How would you feel if the government could go back in time and find you on a scooter? Why am I asking this really weird question?

Milt Policzer

By Milt Policzer

Courthouse News columnist; racehorse owner and breeder; one of those guys who always got picked last.

The government can time travel!

At least it can according to a guy who doesn’t want anyone to know where he’s going on scooters. I know this because this astonishing assertion was the subject of a Ninth Circuit U.S. Court of Appeals ruling last week in a case against the City of Los Angeles and its Department of Transportation.

“Sanchez,” the court explained, “alleges that the City can travel back in time to retrace a rider’s whereabouts.”

I have to pause here to express my skepticism. If the City — I’m assuming people in government rather than the entire city — can go back in time, why aren’t they preventing crimes from happening in the first place? There should be no crime at all.

But I digress (or maybe time travel). Let’s turn this complaint into a hypothetical.

A guy walks into your law office and says he does a lot of traveling on rented e-scooters. That should be a red flag right there. Scooter Guy goes on to tell you that he’s concerned that local city officials can track his movements because the city collects data on the whereabouts of rented scooters.

Should you recommend psychological counseling for paranoia or should you recommend federal litigation that will get appealed to the Ninth Circuit?

Obviously, whoever got this case went the litigation route, claiming that the plaintiff’s rights under the Fourth Amendment and California Electronic Communications Privacy Act were being violated. This is, in part, because officials would “match users’ trajectories in anonymized data from one dataset, with deanonymized data in another” and then “identify 50% of people from only two randomly chosen data points in a dataset that contained only time and location data.”

Try to imagine the full employment for government workers doing all this identifying. Imagine all the scootering criminals being thwarted.

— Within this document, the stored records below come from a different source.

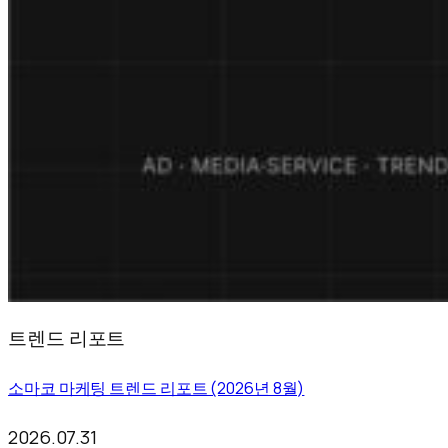
트렌드 리포트
소마코 마케팅 트렌드 리포트 (2026년 8월)
2026.07.31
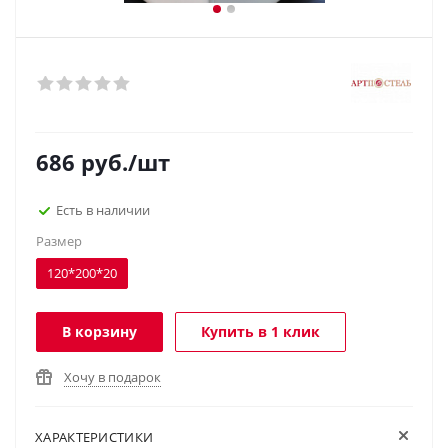
686
руб.
/шт
Есть в наличии
Размер
120*200*20
В корзину
Купить в 1 клик
Хочу в подарок
ХАРАКТЕРИСТИКИ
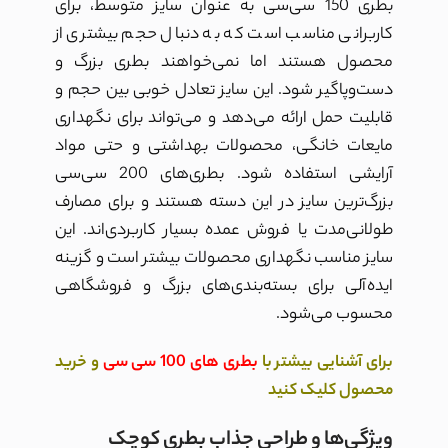
بطری 150 سی‌سی به عنوان سایز متوسط، برای
کاربرانی مناسب است که به دنبال حجم بیشتری از
محصول هستند اما نمی‌خواهند بطری بزرگ و
دست‌وپاگیر شود. این سایز تعادل خوبی بین حجم و
قابلیت حمل ارائه می‌دهد و می‌تواند برای نگهداری
مایعات خانگی، محصولات بهداشتی و حتی مواد
آرایشی استفاده شود. بطری‌های 200 سی‌سی
بزرگ‌ترین سایز در این دسته هستند و برای مصارف
طولانی‌مدت یا فروش عمده بسیار کاربردی‌اند. این
سایز مناسب نگهداری محصولات بیشتر است و گزینه
ایده‌آلی برای بسته‌بندی‌های بزرگ و فروشگاهی
محسوب می‌شود.
برای
آشنایی بیشتر با
بطری های 100 سی سی
و خرید
محصول کلیک کنید
ویژگی‌ها و طراحی جذاب بطری کوچک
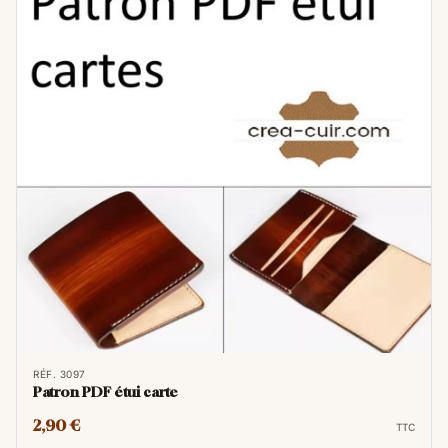
RÉF. 3097
Patron PDF étui carte
2,90 €
TTC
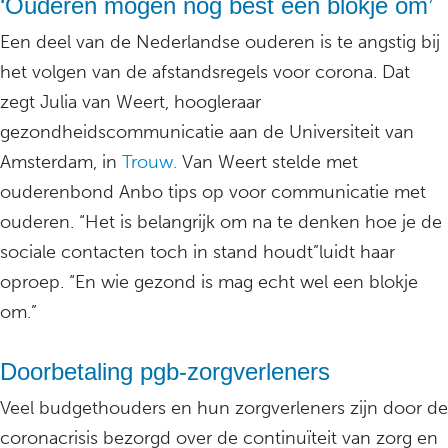
‘Ouderen mogen nog best een blokje om’
Een deel van de Nederlandse ouderen is te angstig bij
het volgen van de afstandsregels voor corona. Dat
zegt Julia van Weert, hoogleraar
gezondheidscommunicatie aan de Universiteit van
Amsterdam, in
Trouw.
Van Weert stelde met
ouderenbond Anbo tips op voor communicatie met
ouderen. “Het is belangrijk om na te denken hoe je de
sociale contacten toch in stand houdt”luidt haar
oproep. “En wie gezond is mag echt wel een blokje
om.”
Doorbetaling pgb-zorgverleners
Veel budgethouders en hun zorgverleners zijn door de
coronacrisis bezorgd over de continuïteit van zorg en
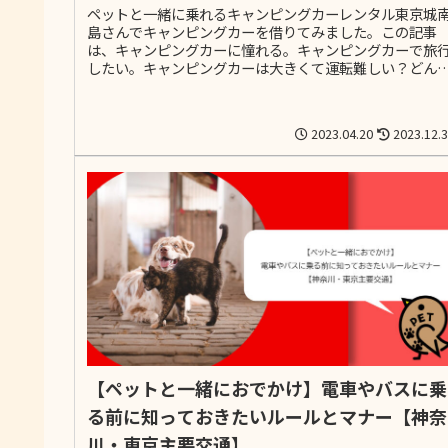
ペットと一緒に乗れるキャンピングカーレンタル東京城
島さんでキャンピングカーを借りてみました。この記事
は、キャンピングカーに憧れる。キャンピングカーで旅
したい。キャンピングカーは大きくて運転難しい？どん
感じなの？キャンピングカーでペットとお出かけしたい
ど中々レンタル出来るところが無い・・・
2023.04.20
2023.12.
【ペットと一緒におでかけ】電車やバスに乗
る前に知っておきたいルールとマナー【神奈
川・東京主要交通】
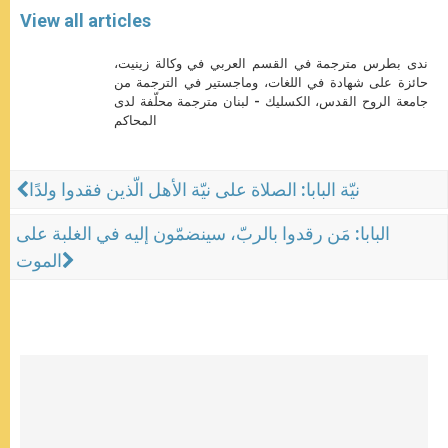
View all articles
ندى بطرس مترجمة في القسم العربي في وكالة زينيت،
حائزة على شهادة في اللغات، وماجستير في الترجمة من
جامعة الروح القدس، الكسليك - لبنان مترجمة محلّفة لدى
المحاكم
نيّة البابا: الصلاة على نيّة الأهل الّذين فقدوا ولدًا
البابا: مَن رقدوا بالربّ، سينضمّون إليه في الغلبة على
الموت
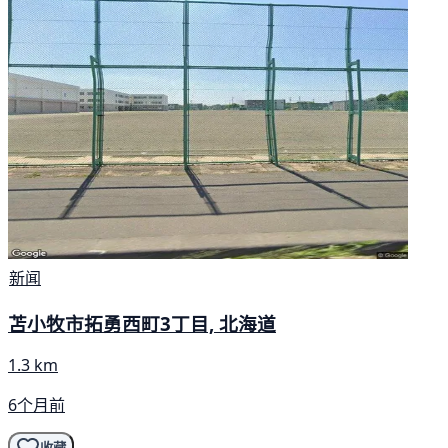
新闻
苫小牧市拓勇西町3丁目, 北海道
1.3 km
6个月前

Clearly, I’m missing something here. If you want privacy, my thought was, you shouldn’t be renting something you know is connected to the internet.

Then I looked at the rather amazing lineup of lawyers listed in this case. Check it out — the plaintiff is represented by two chapters of the ACLU, the Electronic Frontier Foundation and a major law firm. And then there’s a passel of amicus briefs from, among others, the Center for Democracy & Technology, the Electronic Privacy Information Center, the Open Mobility Foundation, and “Seven Data Privacy and Urban Planning Experts.”

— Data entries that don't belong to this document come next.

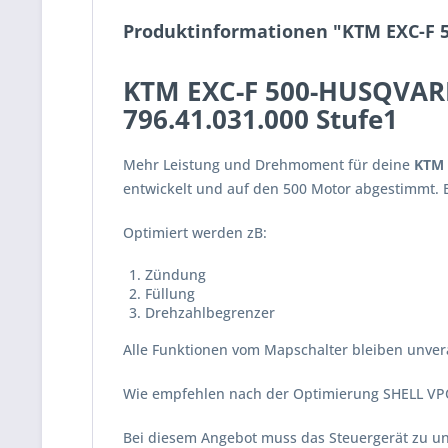
Produktinformationen "KTM EXC-F 
KTM EXC-F 500-HUSQVAR
796.41.031.000 Stufe1
Mehr Leistung und Drehmoment für deine
KTM 
entwickelt und auf den 500 Motor abgestimmt.
Optimiert werden zB:
Zündung
Füllung
Drehzahlbegrenzer
Alle Funktionen vom Mapschalter bleiben unve
Wie empfehlen nach der Optimierung SHELL VPO
Bei diesem Angebot muss das Steuergerät zu uns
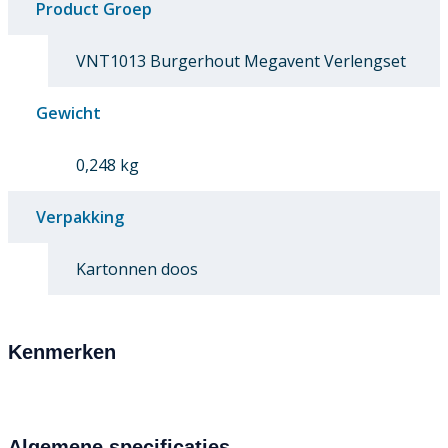
Product Groep
VNT1013 Burgerhout Megavent Verlengset
Gewicht
0,248 kg
Verpakking
Kartonnen doos
Kenmerken
Algemene specificaties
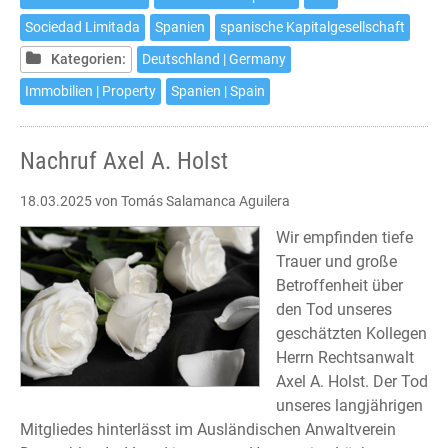
einer
Sociedad Limitada
Spanien
spanische Kapitalgesellschaft
spanischen
Kapitalgesellschaft
Kategorien:
Deutschland | Germany
Immobilien | Property
Spanien | Spain
Nachruf Axel A. Holst
18.03.2025
von Tomás Salamanca Aguilera
Wir empfinden tiefe
Trauer und große
Betroffenheit über
den Tod unseres
geschätzten Kollegen
Herrn Rechtsanwalt
Axel A. Holst. Der Tod
unseres langjährigen
Mitgliedes hinterlässt im Ausländischen Anwaltverein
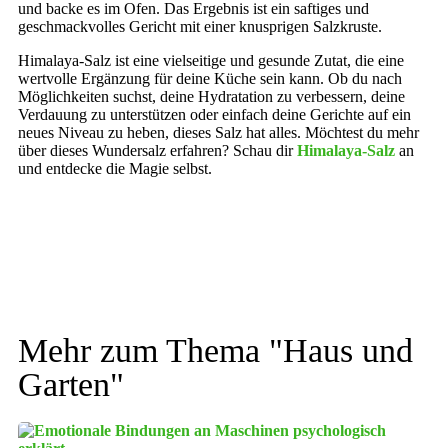
und backe es im Ofen. Das Ergebnis ist ein saftiges und
geschmackvolles Gericht mit einer knusprigen Salzkruste.
Himalaya-Salz ist eine vielseitige und gesunde Zutat, die eine
wertvolle Ergänzung für deine Küche sein kann. Ob du nach
Möglichkeiten suchst, deine Hydratation zu verbessern, deine
Verdauung zu unterstützen oder einfach deine Gerichte auf ein
neues Niveau zu heben, dieses Salz hat alles. Möchtest du mehr
über dieses Wundersalz erfahren? Schau dir
Himalaya-Salz
an
und entdecke die Magie selbst.
Mehr zum Thema "
Haus und
Garten
"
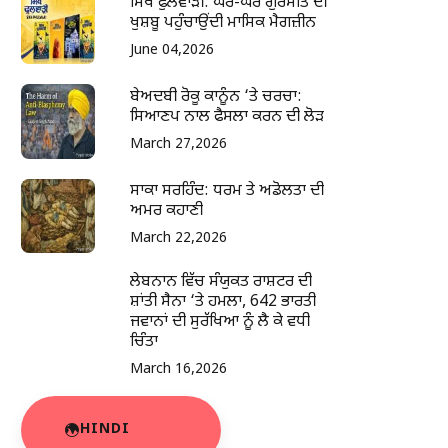
ਸਿੱਖ ਫੁਲਵਾੜੀ: ਘਰ-ਘਰ ਗੁਰਮਤਿ ਦੀ
ਖੁਸ਼ਬੂ ਪਹੁੰਚਾਉਂਦੀ ਮਾਸਿਕ ਮੈਗਜ਼ੀਨ
June 04,2026
ਬੇਅਦਬੀ ਰੋਕੂ ਕਾਨੂੰਨ ‘ਤੇ ਚਰਚਾ:
ਸਿਆਣਪ ਨਾਲ ਫੈਸਲਾ ਕਰਨ ਦੀ ਲੋੜ
March 27,2026
ਸਾਕਾ ਸਰਹਿੰਦ: ਧਰਮ ਤੇ ਅਡੋਲਤਾ ਦੀ
ਅਮਰ ਕਹਾਣੀ
March 22,2026
ਲੇਬਨਾਨ ਵਿੱਚ ਸੰਯੁਕਤ ਰਾਸ਼ਟਰ ਦੀ
ਸ਼ਾਂਤੀ ਸੈਨਾ ‘ਤੇ ਹਮਲਾ, 642 ਭਾਰਤੀ
ਜਵਾਨਾਂ ਦੀ ਸੁਰੱਖਿਆ ਨੂੰ ਲੈ ਕੇ ਵਧੀ
ਚਿੰਤਾ
March 16,2026
HINDI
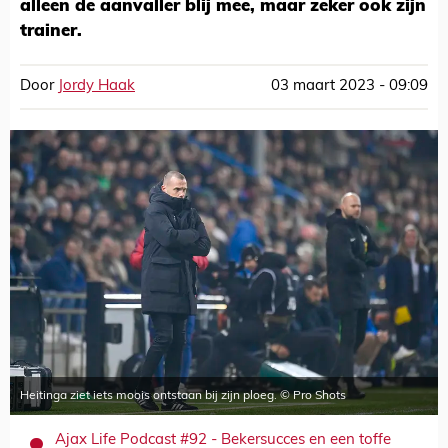
alleen de aanvaller blij mee, maar zeker ook zijn
trainer.
Door
Jordy Haak
03 maart 2023 - 09:09
Heitinga ziet iets moois ontstaan bij zijn ploeg. © Pro Shots
Ajax Life Podcast #92 - Bekersucces en een toffe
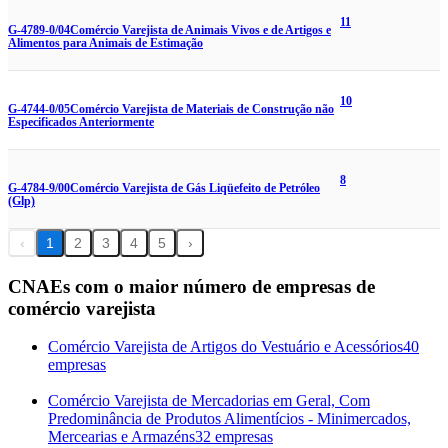
11
G-4789-0/04
Comércio Varejista de Animais Vivos e de Artigos e
Alimentos para Animais de Estimação
10
G-4744-0/05
Comércio Varejista de Materiais de Construção não
Especificados Anteriormente
8
G-4784-9/00
Comércio Varejista de Gás Liqüefeito de Petróleo
(Glp)
‹
1
2
3
4
5
›
CNAEs com o maior número de empresas de
comércio varejista
Comércio Varejista de Artigos do Vestuário e Acessórios
40
empresas
Comércio Varejista de Mercadorias em Geral, Com
Predominância de Produtos Alimentícios - Minimercados,
Mercearias e Armazéns
32 empresas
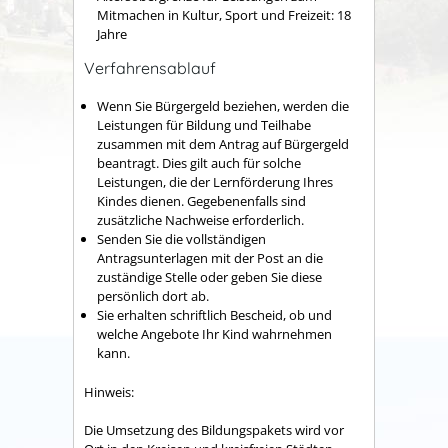
Mitmachen in Kultur, Sport und Freizeit: 18
Jahre
Verfahrensablauf
Wenn Sie Bürgergeld beziehen, werden die
Leistungen für Bildung und Teilhabe
zusammen mit dem Antrag auf Bürgergeld
beantragt. Dies gilt auch für solche
Leistungen, die der Lernförderung Ihres
Kindes dienen. Gegebenenfalls sind
zusätzliche Nachweise erforderlich.
Senden Sie die vollständigen
Antragsunterlagen mit der Post an die
zuständige Stelle oder geben Sie diese
persönlich dort ab.
Sie erhalten schriftlich Bescheid, ob und
welche Angebote Ihr Kind wahrnehmen
kann.
Hinweis:
Die Umsetzung des Bildungspakets wird vor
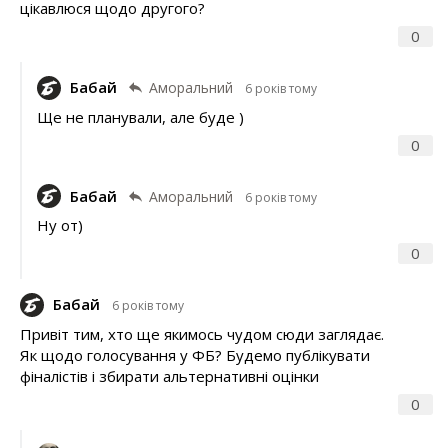
цікавлюся щодо другого?
0
Бабай
Аморальний
6 років тому
Ще не планували, але буде )
0
Бабай
Аморальний
6 років тому
Ну от)
0
Бабай
6 років тому
Привіт тим, хто ще якимось чудом сюди заглядає.
Як щодо голосування у ФБ? Будемо публікувати
фіналістів і збирати альтернативні оцінки
0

The heavy hitters were out in force to defend scooter privacy. Maybe I shouldn’t be scoffing.

The Ninth Circuit, in case you haven’t read the opinion, scoffed — “When Sanchez rents an e-scooter, he plainly understands that the e-scooter company must collect location data for the scooter through its smartphone applications.”

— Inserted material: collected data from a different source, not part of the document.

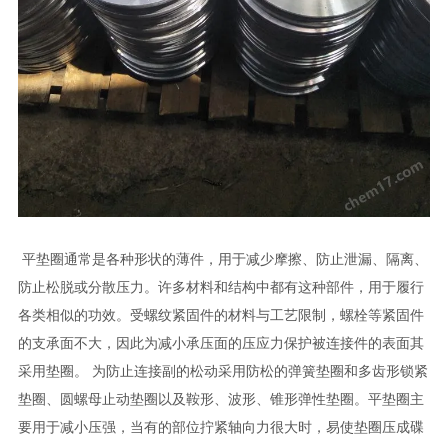
平垫圈通常是各种形状的薄件，用于减少摩擦、防止泄漏、隔离、
防止松脱或分散压力。许多材料和结构中都有这种部件，用于履行
各类相似的功效。受螺纹紧固件的材料与工艺限制，螺栓等紧固件
的支承面不大，因此为减小承压面的压应力保护被连接件的表面其
采用垫圈。 为防止连接副的松动采用防松的弹簧垫圈和多齿形锁紧
垫圈、圆螺母止动垫圈以及鞍形、波形、锥形弹性垫圈。平垫圈主
要用于减小压强，当有的部位拧紧轴向力很大时，易使垫圈压成碟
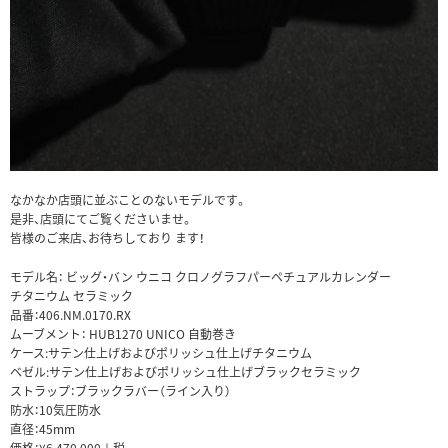
なかなか店頭に並ぶことのないモデルです。
是非、店頭にてご覧くださいませ。
皆様のご来店、お待ちしており ます！
モデル名： ビッグ・バン ウニコ クロノグラフパーペチュアルカレンダー
チタニウム セラミック
品番：406.NM.0170.RX
ムーブメント： HUB1270 UNICO 自動巻き
ケース:サテン仕上げおよびポリッシュ仕上げチタニウム
ベゼル:サテン仕上げおよびポリッシュ仕上げブラックセラミック
ストラップ：ブラックラバー（ライン入り）
防水：10気圧防水
直径：45mm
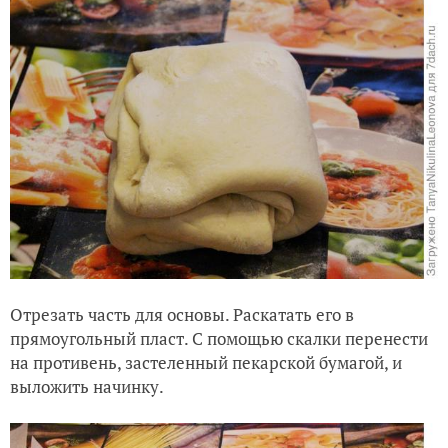
Отрезать часть для основы. Раскатать его в
прямоугольный пласт. С помощью скалки перенести
на противень, застеленный пекарской бумагой, и
выложить начинку.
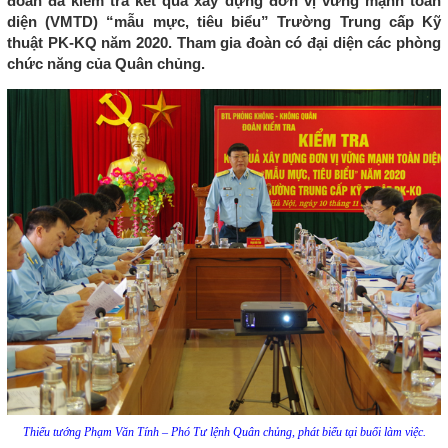
đoàn đã kiểm tra kết quả xây dựng đơn vị vững mạnh toàn
diện (VMTD) “mẫu mực, tiêu biểu” Trường Trung cấp Kỹ
thuật PK-KQ năm 2020. Tham gia đoàn có đại diện các phòng
chức năng của Quân chủng.
Thiếu tướng Phạm Văn Tính – Phó Tư lệnh Quân chủng, phát biểu tại buổi làm việc.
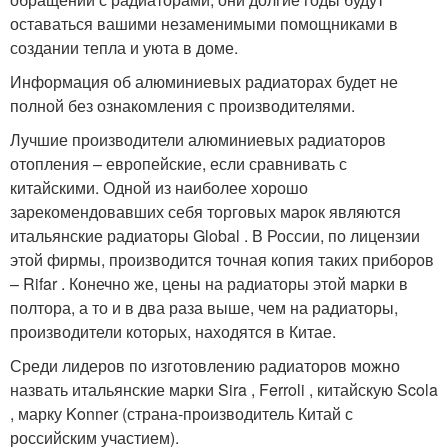
оставаться вашими незаменимыми помощниками в
создании тепла и уюта в доме.
Информация об алюминиевых радиаторах будет не
полной без ознакомления с производителями.
Лучшие производители алюминиевых радиаторов
отопления – европейские, если сравнивать с
китайскими. Одной из наиболее хорошо
зарекомендовавших себя торговых марок являются
итальянские радиаторы Global . В России, по лицензии
этой фирмы, производится точная копия таких приборов
– Rifar . Конечно же, цены на радиаторы этой марки в
полтора, а то и в два раза выше, чем на радиаторы,
производители которых, находятся в Китае.
Среди лидеров по изготовлению радиаторов можно
назвать итальянские марки Sira , Ferroli , китайскую Scola
, марку Konner (страна-производитель Китай с
российским участием).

The city can continue to time travel.

Proximate cause. You’ve got to love insurance litigation — it brings out the creativity in lawyers.

If, for example, an insurance policy doesn’t cover business losses caused by a virus, all you have to do is come up with another cause.

I recently spotted the following language in lawsuits over whether insurance policies should cover business losses during the Covid-19 lockdowns:

“Plaintiff’s … losses were not caused by a virus. The true cause of Plaintiff’s losses is the pandemic and associated fear. Pandemic and fear are not viruses …. There is no indication that any person contracted the virus while on premises.”

It wasn’t the virus — it was the pandemic.

But if the pandemic was caused by the virus….

Courts are going to have so much fun.